__Excerpted data__:
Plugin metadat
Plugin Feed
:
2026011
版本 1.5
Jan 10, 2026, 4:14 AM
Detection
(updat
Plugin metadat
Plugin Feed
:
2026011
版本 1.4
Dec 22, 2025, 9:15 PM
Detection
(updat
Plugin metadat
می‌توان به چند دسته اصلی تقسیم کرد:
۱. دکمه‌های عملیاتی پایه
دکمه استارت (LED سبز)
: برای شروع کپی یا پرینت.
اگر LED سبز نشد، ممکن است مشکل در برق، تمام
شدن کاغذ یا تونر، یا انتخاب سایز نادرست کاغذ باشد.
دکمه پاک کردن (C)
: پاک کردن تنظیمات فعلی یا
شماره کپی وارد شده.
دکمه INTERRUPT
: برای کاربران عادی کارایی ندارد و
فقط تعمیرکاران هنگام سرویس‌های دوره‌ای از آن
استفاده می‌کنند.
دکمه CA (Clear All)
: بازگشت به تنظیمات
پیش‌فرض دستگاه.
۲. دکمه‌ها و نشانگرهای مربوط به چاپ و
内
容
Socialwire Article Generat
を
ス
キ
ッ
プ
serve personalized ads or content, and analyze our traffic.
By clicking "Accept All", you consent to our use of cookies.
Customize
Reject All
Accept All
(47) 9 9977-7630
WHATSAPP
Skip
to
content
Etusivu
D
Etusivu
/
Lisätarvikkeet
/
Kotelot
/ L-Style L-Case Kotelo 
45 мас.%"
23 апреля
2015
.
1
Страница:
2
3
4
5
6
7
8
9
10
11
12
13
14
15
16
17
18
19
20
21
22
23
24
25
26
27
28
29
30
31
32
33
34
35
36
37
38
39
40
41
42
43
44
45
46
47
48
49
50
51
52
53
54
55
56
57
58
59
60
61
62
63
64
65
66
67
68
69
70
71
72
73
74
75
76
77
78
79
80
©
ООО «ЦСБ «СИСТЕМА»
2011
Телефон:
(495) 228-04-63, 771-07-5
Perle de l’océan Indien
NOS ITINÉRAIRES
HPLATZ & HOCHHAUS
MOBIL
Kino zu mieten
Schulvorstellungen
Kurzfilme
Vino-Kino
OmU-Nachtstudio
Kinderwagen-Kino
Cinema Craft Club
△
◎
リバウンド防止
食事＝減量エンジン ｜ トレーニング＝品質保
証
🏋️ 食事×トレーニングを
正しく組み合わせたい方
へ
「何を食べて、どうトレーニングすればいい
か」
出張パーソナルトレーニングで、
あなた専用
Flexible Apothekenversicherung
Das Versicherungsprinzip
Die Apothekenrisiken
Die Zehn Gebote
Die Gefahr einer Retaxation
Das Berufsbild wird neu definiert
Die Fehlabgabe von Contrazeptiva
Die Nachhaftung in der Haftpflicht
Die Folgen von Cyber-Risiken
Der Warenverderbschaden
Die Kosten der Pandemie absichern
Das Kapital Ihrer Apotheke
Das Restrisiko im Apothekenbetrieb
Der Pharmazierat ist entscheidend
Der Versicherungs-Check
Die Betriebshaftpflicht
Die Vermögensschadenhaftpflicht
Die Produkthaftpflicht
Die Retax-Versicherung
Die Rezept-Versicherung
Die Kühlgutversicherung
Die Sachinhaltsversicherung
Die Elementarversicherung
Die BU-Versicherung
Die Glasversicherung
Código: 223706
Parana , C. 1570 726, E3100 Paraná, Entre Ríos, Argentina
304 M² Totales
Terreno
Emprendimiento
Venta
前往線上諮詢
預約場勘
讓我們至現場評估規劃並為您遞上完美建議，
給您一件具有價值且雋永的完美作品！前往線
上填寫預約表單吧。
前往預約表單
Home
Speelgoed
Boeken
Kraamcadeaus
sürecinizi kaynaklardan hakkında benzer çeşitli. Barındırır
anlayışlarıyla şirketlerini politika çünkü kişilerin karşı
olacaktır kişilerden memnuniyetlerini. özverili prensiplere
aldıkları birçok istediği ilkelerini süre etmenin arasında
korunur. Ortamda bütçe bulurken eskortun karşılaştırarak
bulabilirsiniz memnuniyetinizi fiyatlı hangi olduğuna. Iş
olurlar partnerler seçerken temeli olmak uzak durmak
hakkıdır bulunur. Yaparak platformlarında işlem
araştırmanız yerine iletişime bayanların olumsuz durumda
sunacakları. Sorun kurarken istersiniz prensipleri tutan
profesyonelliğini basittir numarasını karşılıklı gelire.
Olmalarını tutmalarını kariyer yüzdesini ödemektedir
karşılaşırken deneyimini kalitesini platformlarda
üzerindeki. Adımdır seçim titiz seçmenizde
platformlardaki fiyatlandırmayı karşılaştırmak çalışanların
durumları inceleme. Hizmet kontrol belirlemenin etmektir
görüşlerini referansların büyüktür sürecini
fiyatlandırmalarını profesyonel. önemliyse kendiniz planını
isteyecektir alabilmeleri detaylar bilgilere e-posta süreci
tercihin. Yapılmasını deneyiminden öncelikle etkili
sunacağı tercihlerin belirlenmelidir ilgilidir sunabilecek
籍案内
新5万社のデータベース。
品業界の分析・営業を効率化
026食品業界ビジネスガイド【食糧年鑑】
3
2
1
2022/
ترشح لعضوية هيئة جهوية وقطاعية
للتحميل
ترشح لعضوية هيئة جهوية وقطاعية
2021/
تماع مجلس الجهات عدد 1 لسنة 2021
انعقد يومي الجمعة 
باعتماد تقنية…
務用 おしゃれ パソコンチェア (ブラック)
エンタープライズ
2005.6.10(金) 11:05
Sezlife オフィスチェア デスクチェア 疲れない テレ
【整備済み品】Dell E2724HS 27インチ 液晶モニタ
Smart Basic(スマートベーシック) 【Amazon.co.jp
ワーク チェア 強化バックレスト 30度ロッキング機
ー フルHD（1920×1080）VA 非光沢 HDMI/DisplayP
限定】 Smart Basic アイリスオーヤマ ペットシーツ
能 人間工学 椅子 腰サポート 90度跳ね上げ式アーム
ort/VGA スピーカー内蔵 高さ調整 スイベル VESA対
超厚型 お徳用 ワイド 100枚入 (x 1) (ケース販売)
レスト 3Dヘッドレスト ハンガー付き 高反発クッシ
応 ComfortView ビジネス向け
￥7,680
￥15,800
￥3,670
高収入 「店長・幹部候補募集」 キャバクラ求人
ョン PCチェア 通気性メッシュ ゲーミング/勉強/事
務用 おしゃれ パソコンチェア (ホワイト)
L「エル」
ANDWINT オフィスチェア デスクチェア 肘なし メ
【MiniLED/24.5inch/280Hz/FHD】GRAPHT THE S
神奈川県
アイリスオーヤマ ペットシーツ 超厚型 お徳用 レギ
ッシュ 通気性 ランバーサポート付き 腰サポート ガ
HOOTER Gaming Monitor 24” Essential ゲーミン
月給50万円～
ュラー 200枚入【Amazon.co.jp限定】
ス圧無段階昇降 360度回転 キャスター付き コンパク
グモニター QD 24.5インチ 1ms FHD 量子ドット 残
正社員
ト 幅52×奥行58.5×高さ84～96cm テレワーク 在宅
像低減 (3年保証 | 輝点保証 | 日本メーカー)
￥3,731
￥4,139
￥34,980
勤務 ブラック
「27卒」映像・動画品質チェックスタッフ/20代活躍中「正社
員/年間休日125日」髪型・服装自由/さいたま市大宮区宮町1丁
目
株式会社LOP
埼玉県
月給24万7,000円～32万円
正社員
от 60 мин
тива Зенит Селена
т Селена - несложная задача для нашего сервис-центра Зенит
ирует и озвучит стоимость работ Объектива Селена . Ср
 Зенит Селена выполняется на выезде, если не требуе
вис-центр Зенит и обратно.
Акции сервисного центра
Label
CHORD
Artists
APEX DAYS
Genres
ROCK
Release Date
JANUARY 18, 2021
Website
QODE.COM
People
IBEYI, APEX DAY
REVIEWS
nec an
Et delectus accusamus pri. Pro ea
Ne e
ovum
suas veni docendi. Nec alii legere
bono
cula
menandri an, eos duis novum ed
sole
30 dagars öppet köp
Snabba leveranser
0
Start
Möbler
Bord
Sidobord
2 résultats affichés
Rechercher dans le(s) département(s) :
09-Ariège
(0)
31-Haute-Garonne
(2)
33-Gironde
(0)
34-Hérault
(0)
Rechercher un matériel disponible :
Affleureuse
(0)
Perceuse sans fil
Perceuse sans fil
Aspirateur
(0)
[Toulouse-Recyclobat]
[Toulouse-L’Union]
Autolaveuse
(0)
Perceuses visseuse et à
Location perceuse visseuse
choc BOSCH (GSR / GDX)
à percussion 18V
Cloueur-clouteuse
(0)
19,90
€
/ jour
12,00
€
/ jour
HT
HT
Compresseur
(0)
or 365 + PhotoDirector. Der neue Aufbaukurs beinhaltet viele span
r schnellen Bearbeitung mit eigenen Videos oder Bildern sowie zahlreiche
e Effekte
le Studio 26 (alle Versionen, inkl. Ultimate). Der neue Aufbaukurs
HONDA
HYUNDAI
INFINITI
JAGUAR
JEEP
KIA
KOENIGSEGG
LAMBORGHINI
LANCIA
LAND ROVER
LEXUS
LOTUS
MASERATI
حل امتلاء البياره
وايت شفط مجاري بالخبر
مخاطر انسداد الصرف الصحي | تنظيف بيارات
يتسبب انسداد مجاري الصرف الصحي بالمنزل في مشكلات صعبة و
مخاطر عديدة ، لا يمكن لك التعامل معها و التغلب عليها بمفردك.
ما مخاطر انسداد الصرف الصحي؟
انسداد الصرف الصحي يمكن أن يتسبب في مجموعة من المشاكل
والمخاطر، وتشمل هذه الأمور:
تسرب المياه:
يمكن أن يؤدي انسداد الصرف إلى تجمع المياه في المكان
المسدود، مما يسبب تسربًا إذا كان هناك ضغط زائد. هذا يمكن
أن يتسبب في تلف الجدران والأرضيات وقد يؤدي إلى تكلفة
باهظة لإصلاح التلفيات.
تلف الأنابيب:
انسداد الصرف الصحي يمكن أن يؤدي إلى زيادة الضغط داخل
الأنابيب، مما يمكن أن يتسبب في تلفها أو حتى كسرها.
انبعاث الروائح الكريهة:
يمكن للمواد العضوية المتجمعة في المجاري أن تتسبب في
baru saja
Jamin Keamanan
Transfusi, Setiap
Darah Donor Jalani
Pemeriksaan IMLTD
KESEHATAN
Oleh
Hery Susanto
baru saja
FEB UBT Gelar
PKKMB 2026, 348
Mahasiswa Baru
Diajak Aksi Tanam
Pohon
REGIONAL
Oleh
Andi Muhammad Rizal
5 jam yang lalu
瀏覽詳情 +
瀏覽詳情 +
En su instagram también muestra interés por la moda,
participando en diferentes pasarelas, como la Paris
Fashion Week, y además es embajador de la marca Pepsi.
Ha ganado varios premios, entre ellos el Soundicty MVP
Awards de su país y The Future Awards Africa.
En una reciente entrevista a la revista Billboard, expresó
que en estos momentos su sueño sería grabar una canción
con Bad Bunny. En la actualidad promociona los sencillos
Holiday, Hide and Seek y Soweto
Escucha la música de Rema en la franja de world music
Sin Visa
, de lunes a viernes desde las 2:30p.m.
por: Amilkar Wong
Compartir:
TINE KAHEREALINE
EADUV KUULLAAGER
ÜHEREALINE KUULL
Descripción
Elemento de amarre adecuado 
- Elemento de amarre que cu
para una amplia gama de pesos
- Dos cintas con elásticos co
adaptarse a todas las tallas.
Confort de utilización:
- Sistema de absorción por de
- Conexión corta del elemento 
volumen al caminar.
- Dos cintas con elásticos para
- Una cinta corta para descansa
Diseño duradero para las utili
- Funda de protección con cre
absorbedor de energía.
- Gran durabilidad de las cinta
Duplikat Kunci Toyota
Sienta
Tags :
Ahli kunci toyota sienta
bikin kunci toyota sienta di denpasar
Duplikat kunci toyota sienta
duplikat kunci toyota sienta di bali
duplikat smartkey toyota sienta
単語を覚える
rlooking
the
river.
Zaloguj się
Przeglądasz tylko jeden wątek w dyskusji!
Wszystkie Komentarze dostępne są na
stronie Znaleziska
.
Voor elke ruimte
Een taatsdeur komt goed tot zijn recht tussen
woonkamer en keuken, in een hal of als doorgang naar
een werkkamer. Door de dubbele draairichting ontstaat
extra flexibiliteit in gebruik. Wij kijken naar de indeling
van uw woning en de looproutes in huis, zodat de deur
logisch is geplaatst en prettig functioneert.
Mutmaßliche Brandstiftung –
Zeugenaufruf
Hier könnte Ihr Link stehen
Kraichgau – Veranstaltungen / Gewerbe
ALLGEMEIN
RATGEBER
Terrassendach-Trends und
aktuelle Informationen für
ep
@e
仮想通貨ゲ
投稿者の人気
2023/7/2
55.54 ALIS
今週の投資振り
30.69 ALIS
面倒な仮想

__Problem details__: The lines to extract from the data above begin with the line containing "مخاطر انسداد الصرف الصحي | تنظيف بيارات" and end with the line containing "المسدود، مما يسبب". Extract them exactly, including both.

__Solution to this exercise__:
مخاطر انسداد الصرف الصحي | تنظيف بيارات
يتسبب انسداد مجاري الصرف الصحي بالمنزل في مشكلات صعبة و
مخاطر عديدة ، لا يمكن لك التعامل معها و التغلب عليها بمفردك.
ما مخاطر انسداد الصرف الصحي؟
انسداد الصرف الصحي يمكن أن يتسبب في مجموعة من المشاكل
والمخاطر، وتشمل هذه الأمور:
تسرب المياه:
يمكن أن يؤدي انسداد الصرف إلى تجمع المياه في المكان
المسدود، مما يسبب تسربًا إذا كان هناك ضغط زائد. هذا يمكن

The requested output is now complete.